▶ **Information given**
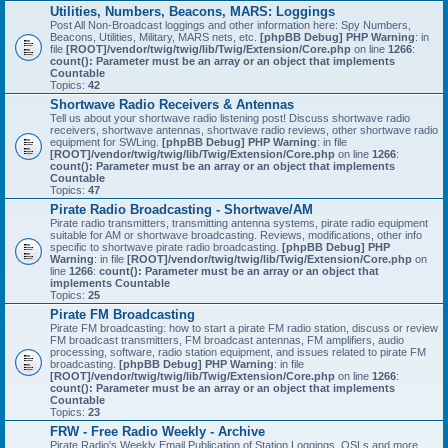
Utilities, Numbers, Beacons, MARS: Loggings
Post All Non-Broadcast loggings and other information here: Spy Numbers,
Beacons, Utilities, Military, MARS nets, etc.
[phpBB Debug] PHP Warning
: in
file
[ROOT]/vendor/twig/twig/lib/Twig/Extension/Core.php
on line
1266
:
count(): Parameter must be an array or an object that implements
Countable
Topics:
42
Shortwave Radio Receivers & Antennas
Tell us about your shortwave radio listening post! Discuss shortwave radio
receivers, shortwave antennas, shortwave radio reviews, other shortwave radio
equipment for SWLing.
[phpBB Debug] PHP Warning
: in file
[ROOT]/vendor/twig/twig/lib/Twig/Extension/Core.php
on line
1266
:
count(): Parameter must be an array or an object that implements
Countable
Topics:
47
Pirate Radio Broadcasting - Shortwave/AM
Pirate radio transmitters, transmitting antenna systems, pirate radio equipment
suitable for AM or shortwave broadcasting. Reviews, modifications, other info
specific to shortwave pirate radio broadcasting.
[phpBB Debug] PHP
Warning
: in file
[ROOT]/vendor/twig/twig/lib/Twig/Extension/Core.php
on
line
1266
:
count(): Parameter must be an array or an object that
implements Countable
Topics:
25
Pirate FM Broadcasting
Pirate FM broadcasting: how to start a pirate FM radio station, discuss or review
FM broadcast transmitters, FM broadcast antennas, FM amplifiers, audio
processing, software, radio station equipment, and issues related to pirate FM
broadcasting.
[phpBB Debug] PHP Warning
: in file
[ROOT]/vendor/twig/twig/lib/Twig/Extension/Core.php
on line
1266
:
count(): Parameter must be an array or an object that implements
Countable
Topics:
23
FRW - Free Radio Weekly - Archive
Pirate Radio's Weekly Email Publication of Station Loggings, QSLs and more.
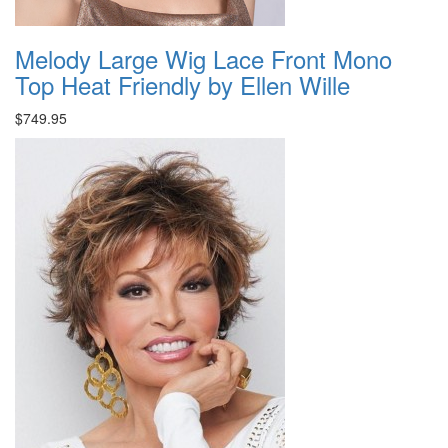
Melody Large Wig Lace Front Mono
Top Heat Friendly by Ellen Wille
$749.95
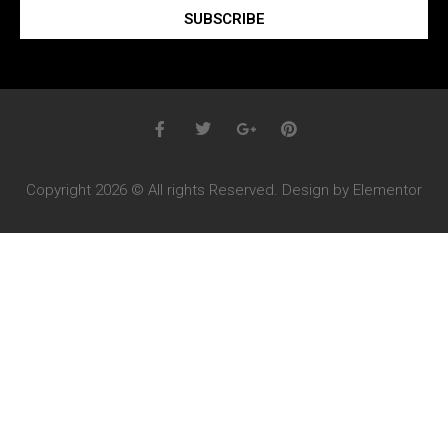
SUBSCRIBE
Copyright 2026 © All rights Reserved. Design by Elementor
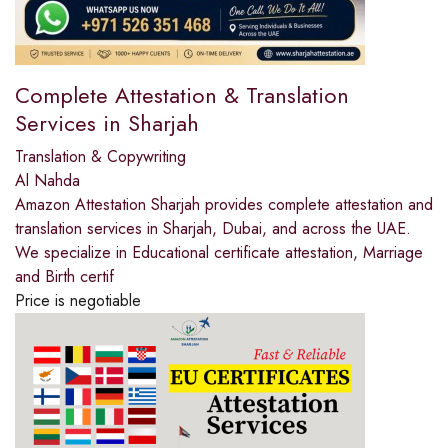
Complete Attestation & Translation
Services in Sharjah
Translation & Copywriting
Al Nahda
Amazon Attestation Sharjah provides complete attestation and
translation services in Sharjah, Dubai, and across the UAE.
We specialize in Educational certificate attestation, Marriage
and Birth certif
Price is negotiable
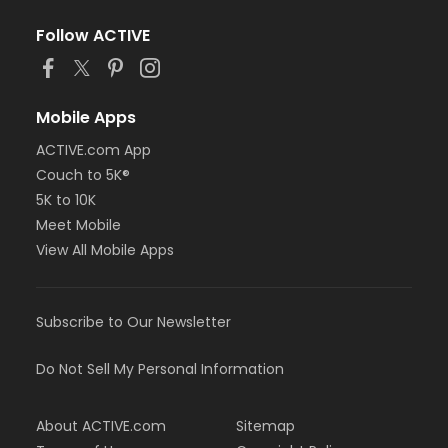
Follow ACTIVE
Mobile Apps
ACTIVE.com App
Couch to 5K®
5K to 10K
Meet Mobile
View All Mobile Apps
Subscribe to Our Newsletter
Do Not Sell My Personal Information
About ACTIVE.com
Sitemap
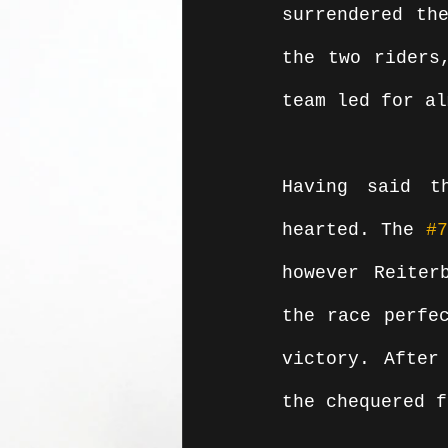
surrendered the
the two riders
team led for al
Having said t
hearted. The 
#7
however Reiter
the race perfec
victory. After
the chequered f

▶ **Task**
Reproduce each record from above exactly; pictures do not belong in the copy.

▶ **Result for this task**
Utilities, Numbers, Beacons, MARS: Loggings
Post All Non-Broadcast loggings and other information here: Spy Numbers,
Beacons, Utilities, Military, MARS nets, etc.
[phpBB Debug] PHP Warning
: in
file
[ROOT]/vendor/twig/twig/lib/Twig/Extension/Core.php
on line
1266
:
count(): Parameter must be an array or an object that implements
Countable
Topics:
42
Shortwave Radio Receivers & Antennas
Tell us about your shortwave radio listening post! Discuss shortwave radio
receivers, shortwave antennas, shortwave radio reviews, other shortwave radio
equipment for SWLing.
[phpBB Debug] PHP Warning
: in file
[ROOT]/vendor/twig/twig/lib/Twig/Extension/Core.php
on line
1266
:
count(): Parameter must be an array or an object that implements
Countable
Topics:
47
Pirate Radio Broadcasting - Shortwave/AM
Pirate radio transmitters, transmitting antenna systems, pirate radio equipment
suitable for AM or shortwave broadcasting. Reviews, modifications, other info
specific to shortwave pirate radio broadcasting.
[phpBB Debug] PHP
Warning
: in file
[ROOT]/vendor/twig/twig/lib/Twig/Extension/Core.php
on
line
1266
:
count(): Parameter must be an array or an object that
implements Countable
Topics:
25
Pirate FM Broadcasting
Pirate FM broadcasting: how to start a pirate FM radio station, discuss or review
FM broadcast transmitters, FM broadcast antennas, FM amplifiers, audio
processing, software, radio station equipment, and issues related to pirate FM
broadcasting.
[phpBB Debug] PHP Warning
: in file
[ROOT]/vendor/twig/twig/lib/Twig/Extension/Core.php
on line
1266
:
count(): Parameter must be an array or an object that implements
Countable
Topics:
23
FRW - Free Radio Weekly - Archive
Pirate Radio's Weekly Email Publication of Station Loggings, QSLs and more.
Melody Large Wig Lace Front Mono
Top Heat Friendly by Ellen Wille
$749.95
SUBSCRIBE
Copyright 2026 © All rights Reserved. Design by Elementor
Complete Attestation & Translation
Services in Sharjah
Translation & Copywriting
Al Nahda
Amazon Attestation Sharjah provides complete attestation and
translation services in Sharjah, Dubai, and across the UAE.
We specialize in Educational certificate attestation, Marriage
and Birth certif
Price is negotiable
Follow ACTIVE
Mobile Apps
ACTIVE.com App
Couch to 5K®
5K to 10K
Meet Mobile
View All Mobile Apps
Subscribe to Our Newsletter
Do Not Sell My Personal Information
About ACTIVE.com
Sitemap
surrendered the
the two riders
team led for al
Having said t
hearted. The 
#7
however Reiter
the race perfec
victory. After
the chequered f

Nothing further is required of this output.